LAWS(MPH)-1983-11-15

M D BHATT Vs. STATE OF M P

Decided On November 24, 1983
M.D.BHATT Appellant
V/S
STATE OF MADHYA PRADESH Respondents

JUDGEMENT

(1.) By this judgment Criminal Appeal No. 886 of 1961 (Mst. Sarojranl alias Tarabai v. State of M. P. is also disposed of as both these appeals arise out of the same Sessions Trial.
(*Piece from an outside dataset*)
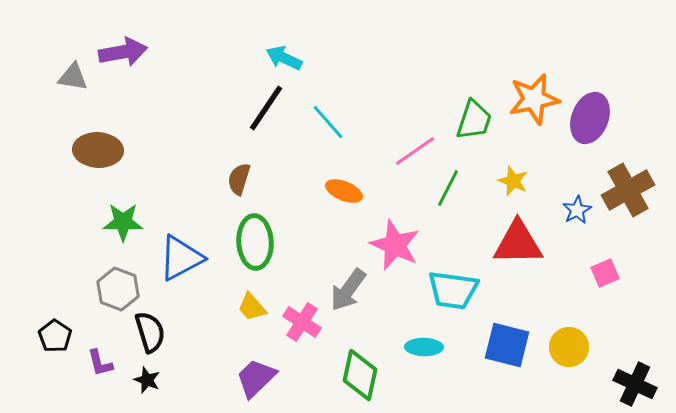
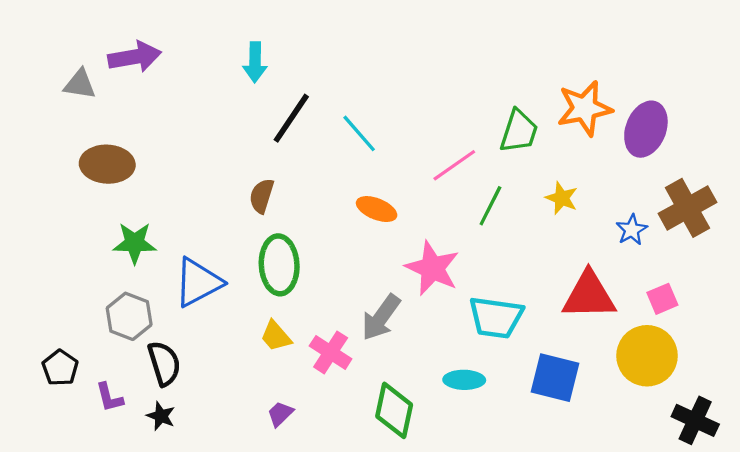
cyan arrow: (284, 58) -> (255, 62), moved, turned -114
red triangle: (518, 243) -> (589, 296), moved
yellow circle: (569, 347) -> (647, 356), moved, size x1.4
purple trapezoid: (256, 378) -> (280, 414), size x0.6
(2.) The two appellants have been convicted under Section 302/34 Indian Penal Code and each sentenced to imprisonment for life for committing murder of Laxminarayan on the night intervening 14th and 15th October 1980. Appellant Sarojrani is the widow of deceased Laxminarayan. They were living in the house of appellant Lakhoo as a tenant in Ward No.3, Darnoh. The other portion was in occupation of the deceased. The deceased and appellant Lakhoo were habitual drinkers. Sarojrani developed illicit relationship with Lakhoo. So there used to be frequent quarrels between the deceased and Lakhoo, who used to beat Sarojrani. On the night of 14th and 15th October, 1980 the deceased came drunk, beat Sarojrani with a Chimta and then abused Lakhoo. Thereafter he slept in his room. It is alleged that in the night he was strangulated to death by both these appellants. On the next day morning Lakhoo lodged a report about the death of the deceased. A Morgue intimation was prepared and the dead body was sent for post mortem examination. Dr. J.P. Mishra (P.W. 2) held autopsy and found multiple ante-mortem injuries and opined that the cause of death was asphyxia as a result of throttling. So an offence under Section 302 Indian Penal Code was registered by Station Officer V. K. Dube (P. W. 17) vide Ex. P-17. On completing the investigation the two appellants were chargesheeted. Their defence was of denial and they took the plea of alibi, Lakhoo contending that he bad gone out of Damob on that night and Sarojrani stated that she has in the Rail way Station throughout the night. The learned Sessions Judge relying on the circumstantial evidence on record convicted both these appellants.

(3.) The circumstances found against the appellents are: (1) the Lakhoo had illicit relationship with Sarojrani and there was motive for doing away the deceased; (ij) on that night Sarojrani was in the house and Lakhoo was seen near about and they bad taken a false plea of alibi; (iii) in the morning the appellants wanted to cremate the dead body in order to cover up the crime; and (iv) the statement of Rajesh Kumar (P.W. 9) who was told by his younger sister Asha Kumari (P. W. 8), both being son and daughter of deceased, that these two appellants had strangulated the deceased to death. It could be said that the first three circumstances have been proved beyond doubt, but according to us, the evidence of Rajesh Kumar is not admissible it being hearsay. There were two eye witnesses in the case Asha Kumari (P. W. 8), a girl aged 11 to 12 years and her younger sister Meena aged 10 years. Asha Kumari turned hostile and resiled from her case diary statement, while Meena was given up having turned hostile. So, there is no evidence to prove throttling of the deceased by these appellants. The Sessions Judge was in error in relying on the statement of Rajesh Kumar (P.W. 9) under Section 157 of the Evidence Act by wrongly relying on a decision of the Supreme Court in Ramratan v. State of Rajasthan1. The proposition laid down in that case is that firstly the witness should have given testimony with respect to some fact and secondly he should have made a statement earlier with respect to the same fact at or about the time when the fact took place. There is nothing in Section 157 which requires that before tbCi corroborating witness deposes to the former statement the witness to be corroborated must also say in his testimony in Court that he had made the former statement to the witness who is -corroborating him. This has no application here because Asha Kumari (P.W. 8) has not given a statement in Court that she bad witnessed the crime. If that was her statement then the same could have been corroborated by the evidence of Rajesh Kumar (P.W. 9) under Section 157 of the Evidence Act, even though she had not mentioned that she had narrated the incident to Rajesh Kumar also. So, if this witness is excluded, the link in the chain of circumstantial evidence is broken and the possibility of the deceased being killed by some one else cannot be ruled out.